Usai disuntik vaksin, Emil harus kembali lagi untuk pengambilan darah kedua. Rencananya, pengambilan sampel darah dilakukan Desember mendatang.

"Nah, kalau hasil uji darah Desember kelak berhasil, maka produksi vaksin secara massal baru bisa dimulai dan dilanjutkan vaksinasi," ungkap dia.

Uji coba vaksin covid-19 melibatkan 1.620 relawan dan terdiri dari tiga tahap. Tahap satu, vaksin disuntikkan pada relawan yang jumlahnya di bawah 100 orang.

Tahap dua, disuntikkan pada relawan dengan jumlah 100 sampai 1000 orang. Tahap tiga untuk relawan di atas 1.000 orang dan tepatnya 1.620 relawan.

Untuk menjadi relawan Emil harus mendatangi hingga 5 kali kunjungan. Kunjungan pertama untuk tes polymerase chain reaction, rapid test, dan untuk pengkondisian.
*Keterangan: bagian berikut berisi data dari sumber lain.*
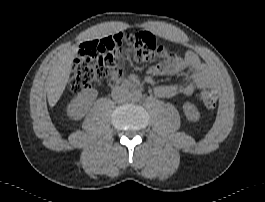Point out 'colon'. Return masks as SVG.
<instances>
[{"instance_id":"obj_1","label":"colon","mask_w":265,"mask_h":202,"mask_svg":"<svg viewBox=\"0 0 265 202\" xmlns=\"http://www.w3.org/2000/svg\"><path fill=\"white\" fill-rule=\"evenodd\" d=\"M100 53L77 57L72 63L68 85L72 93H80L92 85L105 80L116 79L123 75L121 51H131L138 60H149L165 52V47L158 45L149 35L119 32L99 39ZM97 45V46H98ZM201 104L207 109H214L218 100V89L205 87L199 90Z\"/></svg>"}]
</instances>
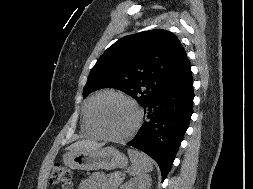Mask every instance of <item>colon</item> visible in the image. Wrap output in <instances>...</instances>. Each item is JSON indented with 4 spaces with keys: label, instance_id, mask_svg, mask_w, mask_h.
<instances>
[{
    "label": "colon",
    "instance_id": "1",
    "mask_svg": "<svg viewBox=\"0 0 253 189\" xmlns=\"http://www.w3.org/2000/svg\"><path fill=\"white\" fill-rule=\"evenodd\" d=\"M51 183L60 184L63 189H72L71 171L62 164H55L50 177Z\"/></svg>",
    "mask_w": 253,
    "mask_h": 189
}]
</instances>
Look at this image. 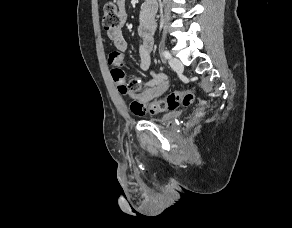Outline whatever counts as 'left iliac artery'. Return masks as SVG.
I'll return each mask as SVG.
<instances>
[{
  "instance_id": "1",
  "label": "left iliac artery",
  "mask_w": 292,
  "mask_h": 228,
  "mask_svg": "<svg viewBox=\"0 0 292 228\" xmlns=\"http://www.w3.org/2000/svg\"><path fill=\"white\" fill-rule=\"evenodd\" d=\"M163 56L166 58V59H170L171 58V54L168 50H164L163 51Z\"/></svg>"
}]
</instances>
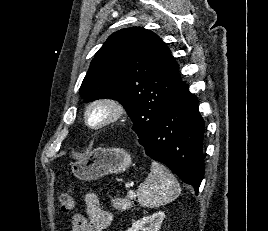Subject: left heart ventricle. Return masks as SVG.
<instances>
[{
	"instance_id": "left-heart-ventricle-1",
	"label": "left heart ventricle",
	"mask_w": 268,
	"mask_h": 231,
	"mask_svg": "<svg viewBox=\"0 0 268 231\" xmlns=\"http://www.w3.org/2000/svg\"><path fill=\"white\" fill-rule=\"evenodd\" d=\"M107 115L106 109L103 107H97L91 110L89 118L92 123H97L103 120Z\"/></svg>"
}]
</instances>
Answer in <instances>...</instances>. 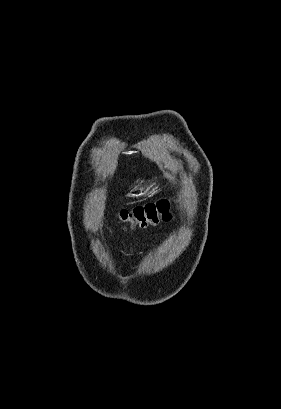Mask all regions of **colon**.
I'll use <instances>...</instances> for the list:
<instances>
[{
	"instance_id": "colon-1",
	"label": "colon",
	"mask_w": 281,
	"mask_h": 409,
	"mask_svg": "<svg viewBox=\"0 0 281 409\" xmlns=\"http://www.w3.org/2000/svg\"><path fill=\"white\" fill-rule=\"evenodd\" d=\"M169 208L170 200L164 198L156 202L124 208L119 212V217L130 227L146 228L158 224L161 220H168Z\"/></svg>"
}]
</instances>
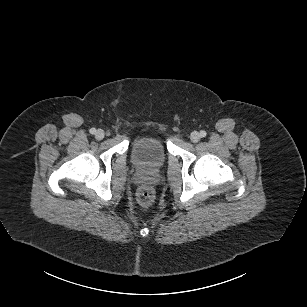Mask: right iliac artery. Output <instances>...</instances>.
Segmentation results:
<instances>
[{
    "instance_id": "right-iliac-artery-1",
    "label": "right iliac artery",
    "mask_w": 307,
    "mask_h": 307,
    "mask_svg": "<svg viewBox=\"0 0 307 307\" xmlns=\"http://www.w3.org/2000/svg\"><path fill=\"white\" fill-rule=\"evenodd\" d=\"M90 133H91V134H95V133H96V129H95V128H91V129H90Z\"/></svg>"
}]
</instances>
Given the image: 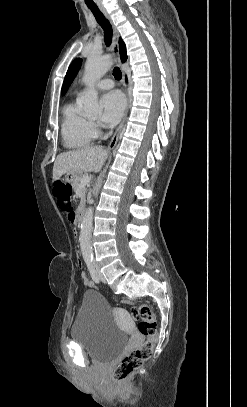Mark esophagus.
<instances>
[{
    "instance_id": "1",
    "label": "esophagus",
    "mask_w": 247,
    "mask_h": 407,
    "mask_svg": "<svg viewBox=\"0 0 247 407\" xmlns=\"http://www.w3.org/2000/svg\"><path fill=\"white\" fill-rule=\"evenodd\" d=\"M102 13L104 14V16L107 18V20L110 22L111 26H112V30H113V36H112V50H113V55H114V61L118 66H121V59H120V54H119V33L117 31L116 26L113 24L110 15L106 12V10L104 8H101ZM125 87V92H126V96H127V103H126V107H125V111L123 114V118L122 121L120 123V125L118 126V128L116 129L113 137L111 138V141L108 144V149H112L115 147V145L117 144L118 141V137L119 134L125 124L126 118H127V114H128V110H129V105L131 102V97H130V93L128 90V87L126 84H124Z\"/></svg>"
}]
</instances>
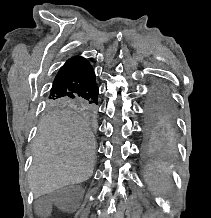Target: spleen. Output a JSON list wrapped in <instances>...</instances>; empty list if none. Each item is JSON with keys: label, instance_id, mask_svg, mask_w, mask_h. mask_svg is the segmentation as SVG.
Listing matches in <instances>:
<instances>
[{"label": "spleen", "instance_id": "3e777b00", "mask_svg": "<svg viewBox=\"0 0 211 218\" xmlns=\"http://www.w3.org/2000/svg\"><path fill=\"white\" fill-rule=\"evenodd\" d=\"M167 168V162H162V160L150 162L146 166L145 182L155 196H167L172 190V180Z\"/></svg>", "mask_w": 211, "mask_h": 218}]
</instances>
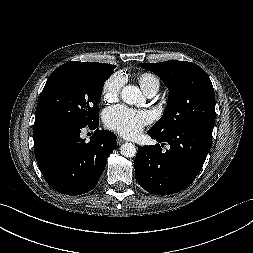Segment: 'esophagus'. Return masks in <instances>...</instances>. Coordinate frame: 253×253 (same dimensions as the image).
I'll use <instances>...</instances> for the list:
<instances>
[{
    "instance_id": "1",
    "label": "esophagus",
    "mask_w": 253,
    "mask_h": 253,
    "mask_svg": "<svg viewBox=\"0 0 253 253\" xmlns=\"http://www.w3.org/2000/svg\"><path fill=\"white\" fill-rule=\"evenodd\" d=\"M124 142H125V140L122 139L121 137H118V138H117V143H118L119 145H121V144L124 143Z\"/></svg>"
}]
</instances>
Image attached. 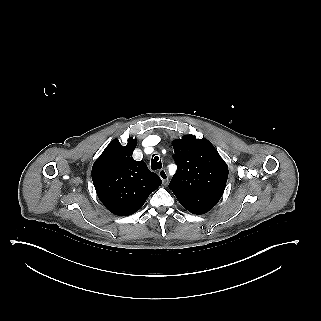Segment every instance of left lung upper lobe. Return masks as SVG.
<instances>
[{
    "mask_svg": "<svg viewBox=\"0 0 321 321\" xmlns=\"http://www.w3.org/2000/svg\"><path fill=\"white\" fill-rule=\"evenodd\" d=\"M178 170L169 188L175 195L223 192L228 166L207 139L185 135L173 141Z\"/></svg>",
    "mask_w": 321,
    "mask_h": 321,
    "instance_id": "1",
    "label": "left lung upper lobe"
}]
</instances>
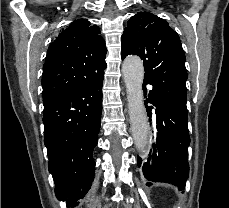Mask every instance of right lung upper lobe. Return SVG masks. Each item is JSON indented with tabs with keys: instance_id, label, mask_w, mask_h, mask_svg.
Listing matches in <instances>:
<instances>
[{
	"instance_id": "obj_1",
	"label": "right lung upper lobe",
	"mask_w": 229,
	"mask_h": 208,
	"mask_svg": "<svg viewBox=\"0 0 229 208\" xmlns=\"http://www.w3.org/2000/svg\"><path fill=\"white\" fill-rule=\"evenodd\" d=\"M100 29L89 21L74 20L50 44L43 66V104L96 78L107 64Z\"/></svg>"
}]
</instances>
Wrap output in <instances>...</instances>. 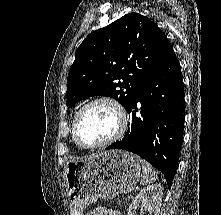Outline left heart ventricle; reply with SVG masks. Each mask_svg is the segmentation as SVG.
Masks as SVG:
<instances>
[{
	"mask_svg": "<svg viewBox=\"0 0 221 215\" xmlns=\"http://www.w3.org/2000/svg\"><path fill=\"white\" fill-rule=\"evenodd\" d=\"M119 118L116 110L108 103H96L82 113L78 132L88 144H96L110 138L117 130Z\"/></svg>",
	"mask_w": 221,
	"mask_h": 215,
	"instance_id": "b2bd125f",
	"label": "left heart ventricle"
}]
</instances>
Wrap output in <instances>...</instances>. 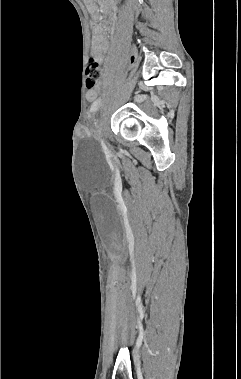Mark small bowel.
<instances>
[{
	"mask_svg": "<svg viewBox=\"0 0 241 379\" xmlns=\"http://www.w3.org/2000/svg\"><path fill=\"white\" fill-rule=\"evenodd\" d=\"M108 48V43L104 36V31L100 26H95L94 34L92 38V54L95 60L103 62L105 58V52ZM97 96L95 89H89L86 97L90 102H97Z\"/></svg>",
	"mask_w": 241,
	"mask_h": 379,
	"instance_id": "small-bowel-1",
	"label": "small bowel"
}]
</instances>
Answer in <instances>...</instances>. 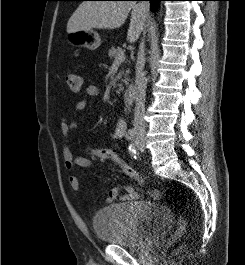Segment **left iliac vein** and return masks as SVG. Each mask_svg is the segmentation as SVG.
Wrapping results in <instances>:
<instances>
[{"label":"left iliac vein","instance_id":"obj_1","mask_svg":"<svg viewBox=\"0 0 245 265\" xmlns=\"http://www.w3.org/2000/svg\"><path fill=\"white\" fill-rule=\"evenodd\" d=\"M137 147H138V150L139 151L143 152L145 150V143H144V141L142 140L141 142H138Z\"/></svg>","mask_w":245,"mask_h":265}]
</instances>
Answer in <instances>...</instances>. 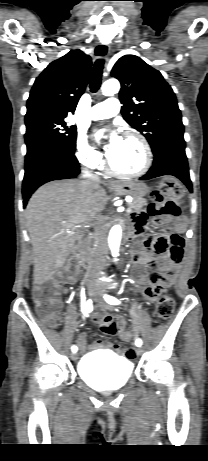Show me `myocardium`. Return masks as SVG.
Returning <instances> with one entry per match:
<instances>
[{
    "label": "myocardium",
    "mask_w": 208,
    "mask_h": 461,
    "mask_svg": "<svg viewBox=\"0 0 208 461\" xmlns=\"http://www.w3.org/2000/svg\"><path fill=\"white\" fill-rule=\"evenodd\" d=\"M123 137H134L137 140H139V142L141 143L142 148L144 150V154H145V161H144V164H143L142 168L140 170L136 171V172H133V173L121 172V171L114 168V166L112 165V163L110 161L109 156H107V158H106V168H107L109 173H111L112 175H115L117 177H121V178H138V177H141V176H143L144 174H146L149 171V169L151 168L152 162H153V154H152L151 146H150L148 140L146 139V137L143 134H141L140 132L135 131V130H128V131L124 132Z\"/></svg>",
    "instance_id": "1"
}]
</instances>
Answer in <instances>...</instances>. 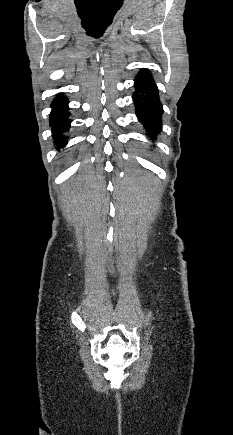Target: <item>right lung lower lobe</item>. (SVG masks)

"Kunjungan kedua, menerima suntikan vaksin tahap satu. Kunjungan ketiga disuntikkan vaksin tahap kedua. Kunjungan keempat dan kelima diambil darahnya untuk dicek reaksi dari vaksin yang disuntikkan," jelas Emil.

Mantan Wali Kota Bandung ini mengaku upaya yang dilakukan pemerintah untuk menghasilkan vaksin tidak mudah. Sebab, masih ada kelompok masyarakat yang meragukan keamanan vaksin.

"Persepsi publik, orang-orang yang tidak paham menyangka saya bohong. Karena menurut yang tidak paham, jarum suntik itu masih seperti model yang lama, padahal dalam tes vaksin menggunakan jarum suntik modern yang disebut vacutainer," ungkapnya.

Emil pun meminta masyarakat yang tidak paham tentang proses vaksin tidak memprovokasi. Sebaliknya, ia menyarankan warga untuk bertanya agar memahami prosesnya.